Future Outlook – Will Low Prices Sustain Profitability?
Apple’s decision to maintain $599 pricing amid a 30% memory‑chip price surge raises questions about long‑term profitability. Morgan Stanley’s David Rosenberg projects that Apple’s gross margin could dip by 0.7 percentage points in FY 2024 if memory costs remain elevated, but the impact may be offset by a 3% increase in services revenue.
Timeline of the memory crunch
A timeline of key events illustrates the accelerating pressure: the first major DRAM price hike in March 2023, the WHO’s classification of certain chip‑related chemicals in July 2023, and the U.S. government’s push for domestic fab incentives announced in January 2024. Each milestone compounds the supply‑chain challenge.
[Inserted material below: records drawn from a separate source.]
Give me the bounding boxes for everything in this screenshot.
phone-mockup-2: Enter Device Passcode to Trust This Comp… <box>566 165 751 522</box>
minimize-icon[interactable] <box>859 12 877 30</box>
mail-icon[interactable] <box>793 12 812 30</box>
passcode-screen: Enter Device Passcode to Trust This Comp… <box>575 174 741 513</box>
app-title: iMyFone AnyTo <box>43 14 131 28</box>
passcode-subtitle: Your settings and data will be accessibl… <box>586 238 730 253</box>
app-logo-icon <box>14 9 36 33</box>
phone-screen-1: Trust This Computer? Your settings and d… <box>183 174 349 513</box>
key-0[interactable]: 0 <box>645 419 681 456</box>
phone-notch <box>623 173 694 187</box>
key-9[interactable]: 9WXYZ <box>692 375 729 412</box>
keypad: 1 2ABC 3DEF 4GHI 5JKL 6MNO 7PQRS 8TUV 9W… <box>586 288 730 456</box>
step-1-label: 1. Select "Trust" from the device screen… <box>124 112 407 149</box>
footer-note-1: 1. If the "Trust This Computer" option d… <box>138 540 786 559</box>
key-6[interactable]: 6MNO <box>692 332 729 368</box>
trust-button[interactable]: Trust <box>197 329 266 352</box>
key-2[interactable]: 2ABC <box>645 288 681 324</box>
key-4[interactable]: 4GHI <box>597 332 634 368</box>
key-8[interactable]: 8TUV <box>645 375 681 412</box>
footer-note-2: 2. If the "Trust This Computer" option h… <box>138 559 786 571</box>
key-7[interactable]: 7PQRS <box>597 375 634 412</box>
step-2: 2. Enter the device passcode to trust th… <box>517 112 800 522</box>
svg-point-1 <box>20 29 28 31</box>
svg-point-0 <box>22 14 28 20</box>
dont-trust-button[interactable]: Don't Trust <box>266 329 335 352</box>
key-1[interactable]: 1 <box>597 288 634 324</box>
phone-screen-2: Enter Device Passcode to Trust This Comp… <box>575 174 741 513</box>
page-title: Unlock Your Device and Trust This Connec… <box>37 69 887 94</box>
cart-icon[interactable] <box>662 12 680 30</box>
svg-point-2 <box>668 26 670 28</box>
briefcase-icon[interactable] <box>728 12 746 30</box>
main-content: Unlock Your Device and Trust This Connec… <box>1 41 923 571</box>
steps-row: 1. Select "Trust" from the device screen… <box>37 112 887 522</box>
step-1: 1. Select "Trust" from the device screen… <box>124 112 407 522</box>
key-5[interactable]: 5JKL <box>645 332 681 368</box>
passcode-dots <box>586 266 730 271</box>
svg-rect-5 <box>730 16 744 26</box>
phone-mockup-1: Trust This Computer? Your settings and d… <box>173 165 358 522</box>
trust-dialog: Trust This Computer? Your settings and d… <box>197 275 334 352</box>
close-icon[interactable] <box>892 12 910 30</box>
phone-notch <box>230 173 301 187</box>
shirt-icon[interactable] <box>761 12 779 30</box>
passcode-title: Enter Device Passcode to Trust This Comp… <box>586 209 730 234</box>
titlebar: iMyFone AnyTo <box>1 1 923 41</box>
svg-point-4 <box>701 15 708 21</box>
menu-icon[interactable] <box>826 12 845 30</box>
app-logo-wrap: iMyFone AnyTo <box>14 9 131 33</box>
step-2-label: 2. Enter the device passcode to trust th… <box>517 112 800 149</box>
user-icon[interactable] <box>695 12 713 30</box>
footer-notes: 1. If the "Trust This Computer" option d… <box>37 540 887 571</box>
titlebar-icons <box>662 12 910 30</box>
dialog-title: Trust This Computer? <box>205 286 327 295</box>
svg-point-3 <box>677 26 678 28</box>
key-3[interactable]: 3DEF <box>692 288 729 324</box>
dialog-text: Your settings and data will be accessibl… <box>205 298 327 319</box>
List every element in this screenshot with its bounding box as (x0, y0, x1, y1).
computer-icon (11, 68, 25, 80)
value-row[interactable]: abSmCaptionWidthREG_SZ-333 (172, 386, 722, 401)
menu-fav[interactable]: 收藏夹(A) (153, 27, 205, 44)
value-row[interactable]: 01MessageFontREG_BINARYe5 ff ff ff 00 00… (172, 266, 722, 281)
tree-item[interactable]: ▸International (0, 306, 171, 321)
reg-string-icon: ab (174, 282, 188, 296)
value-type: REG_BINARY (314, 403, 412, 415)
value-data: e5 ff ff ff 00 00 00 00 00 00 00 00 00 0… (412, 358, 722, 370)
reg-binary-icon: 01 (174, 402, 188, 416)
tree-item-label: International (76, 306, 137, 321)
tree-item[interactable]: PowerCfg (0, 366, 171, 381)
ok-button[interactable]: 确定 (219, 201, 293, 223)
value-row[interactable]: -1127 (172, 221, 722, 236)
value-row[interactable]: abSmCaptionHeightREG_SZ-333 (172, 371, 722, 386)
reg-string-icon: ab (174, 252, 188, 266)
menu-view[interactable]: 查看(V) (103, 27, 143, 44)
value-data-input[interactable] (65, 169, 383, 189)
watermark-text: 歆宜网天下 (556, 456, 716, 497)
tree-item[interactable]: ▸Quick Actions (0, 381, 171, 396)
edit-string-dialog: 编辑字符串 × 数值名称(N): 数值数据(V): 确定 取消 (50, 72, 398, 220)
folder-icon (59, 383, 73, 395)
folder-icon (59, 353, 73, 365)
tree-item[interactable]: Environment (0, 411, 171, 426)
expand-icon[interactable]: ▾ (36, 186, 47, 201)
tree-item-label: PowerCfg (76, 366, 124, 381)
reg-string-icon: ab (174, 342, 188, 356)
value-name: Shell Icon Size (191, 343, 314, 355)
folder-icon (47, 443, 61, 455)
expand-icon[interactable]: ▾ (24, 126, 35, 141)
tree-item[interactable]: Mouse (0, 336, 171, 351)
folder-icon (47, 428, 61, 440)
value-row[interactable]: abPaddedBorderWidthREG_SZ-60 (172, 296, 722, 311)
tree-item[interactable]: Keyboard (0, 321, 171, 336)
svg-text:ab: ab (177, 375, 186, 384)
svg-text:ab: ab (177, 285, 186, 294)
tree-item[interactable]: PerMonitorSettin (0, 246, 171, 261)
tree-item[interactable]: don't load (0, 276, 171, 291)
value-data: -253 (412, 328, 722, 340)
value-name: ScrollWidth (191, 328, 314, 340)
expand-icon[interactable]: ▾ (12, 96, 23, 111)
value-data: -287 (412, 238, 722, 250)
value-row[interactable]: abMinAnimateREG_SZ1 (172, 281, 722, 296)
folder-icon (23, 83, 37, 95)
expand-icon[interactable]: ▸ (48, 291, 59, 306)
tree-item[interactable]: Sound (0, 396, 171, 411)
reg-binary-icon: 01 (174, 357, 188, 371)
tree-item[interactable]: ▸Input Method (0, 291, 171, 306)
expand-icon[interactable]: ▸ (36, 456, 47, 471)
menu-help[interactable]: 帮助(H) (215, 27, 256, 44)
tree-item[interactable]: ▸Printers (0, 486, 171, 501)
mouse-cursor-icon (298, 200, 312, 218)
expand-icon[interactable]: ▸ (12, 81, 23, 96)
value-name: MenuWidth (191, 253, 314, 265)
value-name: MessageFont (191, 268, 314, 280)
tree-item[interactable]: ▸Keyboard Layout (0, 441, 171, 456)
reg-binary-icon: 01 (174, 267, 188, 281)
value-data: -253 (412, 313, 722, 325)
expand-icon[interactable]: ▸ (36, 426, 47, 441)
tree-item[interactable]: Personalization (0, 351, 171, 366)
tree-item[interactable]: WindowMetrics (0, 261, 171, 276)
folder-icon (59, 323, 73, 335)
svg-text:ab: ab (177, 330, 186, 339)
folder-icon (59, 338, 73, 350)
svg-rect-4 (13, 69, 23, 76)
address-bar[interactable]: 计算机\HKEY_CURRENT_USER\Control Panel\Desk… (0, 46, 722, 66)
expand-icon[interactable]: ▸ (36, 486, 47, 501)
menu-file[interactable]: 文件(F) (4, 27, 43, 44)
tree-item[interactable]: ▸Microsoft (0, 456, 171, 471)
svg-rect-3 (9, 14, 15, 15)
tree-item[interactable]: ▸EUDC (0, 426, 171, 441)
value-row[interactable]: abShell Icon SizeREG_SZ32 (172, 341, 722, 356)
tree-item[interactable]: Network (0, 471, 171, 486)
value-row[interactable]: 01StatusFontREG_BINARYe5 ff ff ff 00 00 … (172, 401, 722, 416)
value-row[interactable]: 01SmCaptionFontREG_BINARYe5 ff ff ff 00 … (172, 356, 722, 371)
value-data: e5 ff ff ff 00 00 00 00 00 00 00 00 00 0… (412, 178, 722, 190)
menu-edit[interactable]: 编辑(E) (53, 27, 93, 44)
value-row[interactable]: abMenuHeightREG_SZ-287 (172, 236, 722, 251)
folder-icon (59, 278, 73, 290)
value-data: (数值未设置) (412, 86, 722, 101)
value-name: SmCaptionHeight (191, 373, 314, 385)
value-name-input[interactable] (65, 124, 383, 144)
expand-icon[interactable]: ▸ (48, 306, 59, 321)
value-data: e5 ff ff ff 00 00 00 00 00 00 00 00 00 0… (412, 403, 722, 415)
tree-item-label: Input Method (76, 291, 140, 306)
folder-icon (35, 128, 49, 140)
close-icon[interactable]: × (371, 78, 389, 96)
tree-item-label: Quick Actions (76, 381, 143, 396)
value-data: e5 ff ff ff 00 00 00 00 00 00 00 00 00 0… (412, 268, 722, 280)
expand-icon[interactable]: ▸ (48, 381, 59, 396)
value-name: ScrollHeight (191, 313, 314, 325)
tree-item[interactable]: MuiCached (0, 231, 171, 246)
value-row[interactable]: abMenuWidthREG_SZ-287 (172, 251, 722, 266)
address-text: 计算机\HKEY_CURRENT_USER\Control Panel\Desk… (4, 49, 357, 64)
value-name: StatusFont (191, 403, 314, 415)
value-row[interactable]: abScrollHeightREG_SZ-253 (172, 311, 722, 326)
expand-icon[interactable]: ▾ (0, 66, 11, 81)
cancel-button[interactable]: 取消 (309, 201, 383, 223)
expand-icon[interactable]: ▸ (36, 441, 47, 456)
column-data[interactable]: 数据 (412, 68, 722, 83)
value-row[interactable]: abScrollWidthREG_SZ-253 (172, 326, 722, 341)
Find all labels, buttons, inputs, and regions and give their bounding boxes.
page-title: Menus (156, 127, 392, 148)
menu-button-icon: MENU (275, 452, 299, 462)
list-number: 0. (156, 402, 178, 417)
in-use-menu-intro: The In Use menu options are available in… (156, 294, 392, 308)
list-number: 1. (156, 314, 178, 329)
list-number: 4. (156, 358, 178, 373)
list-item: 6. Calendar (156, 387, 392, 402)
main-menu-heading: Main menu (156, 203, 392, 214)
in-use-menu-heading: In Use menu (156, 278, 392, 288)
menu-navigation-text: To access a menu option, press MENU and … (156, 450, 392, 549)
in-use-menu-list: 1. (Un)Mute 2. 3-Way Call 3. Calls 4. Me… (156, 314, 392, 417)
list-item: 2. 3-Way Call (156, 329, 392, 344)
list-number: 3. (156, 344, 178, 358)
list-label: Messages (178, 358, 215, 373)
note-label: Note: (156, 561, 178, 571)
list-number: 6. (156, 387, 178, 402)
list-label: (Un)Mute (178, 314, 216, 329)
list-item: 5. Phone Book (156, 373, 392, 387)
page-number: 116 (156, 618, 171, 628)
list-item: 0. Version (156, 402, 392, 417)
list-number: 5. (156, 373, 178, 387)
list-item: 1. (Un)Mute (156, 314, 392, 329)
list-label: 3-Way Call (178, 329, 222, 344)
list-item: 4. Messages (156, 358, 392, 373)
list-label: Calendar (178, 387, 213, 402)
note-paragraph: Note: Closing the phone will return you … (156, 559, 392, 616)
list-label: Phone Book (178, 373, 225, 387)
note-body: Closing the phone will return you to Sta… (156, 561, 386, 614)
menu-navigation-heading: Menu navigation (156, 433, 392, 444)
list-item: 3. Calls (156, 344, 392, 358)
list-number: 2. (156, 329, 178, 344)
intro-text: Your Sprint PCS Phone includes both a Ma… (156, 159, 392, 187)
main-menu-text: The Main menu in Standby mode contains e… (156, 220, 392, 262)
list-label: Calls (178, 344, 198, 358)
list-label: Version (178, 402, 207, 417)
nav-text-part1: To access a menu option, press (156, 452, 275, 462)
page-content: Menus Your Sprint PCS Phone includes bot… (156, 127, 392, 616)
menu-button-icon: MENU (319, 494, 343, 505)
Analyst Maria Chen warns, “If the chip shortage extends beyond 2025, even Apple’s deep pockets will be tested. The company may need to raise prices or accelerate its own fab investments.” Apple’s recent $10 billion pledge to expand its U.S. chip‑assembly capacity could be a pre‑emptive hedge.
Despite these risks, Apple’s ecosystem—spanning iCloud, Apple Music, and the App Store—continues to generate high‑margin recurring revenue, providing a financial buffer. The company’s cash‑flow outlook remains robust, with Bloomberg estimating a free cash flow of $90 billion for FY 2024.
As the chip crunch evolves, Apple’s pricing strategy will likely adapt, but its current low‑price stance may set a new baseline for the industry, influencing both consumer expectations and competitor tactics in the years ahead.
Frequently Asked Questions
Q: Why are memory chip prices spiking in 2024?
Memory chip prices are spiking because demand outstrips supply after pandemic‑driven inventory cuts, limited fab capacity, and geopolitical tensions, according to CNBC analysts.
Q: How does Apple’s $599 iPhone price compare to its rivals?
Apple’s $599 entry‑level iPhone matches last year’s price, undercutting rivals like Samsung and Google whose comparable models now start around $699 amid higher component costs.
Q: Can Apple sustain low prices without hurting profits?
Analysts say Apple can absorb higher memory costs through its services margin and scale, but prolonged price pressure could compress profit margins if component costs stay elevated.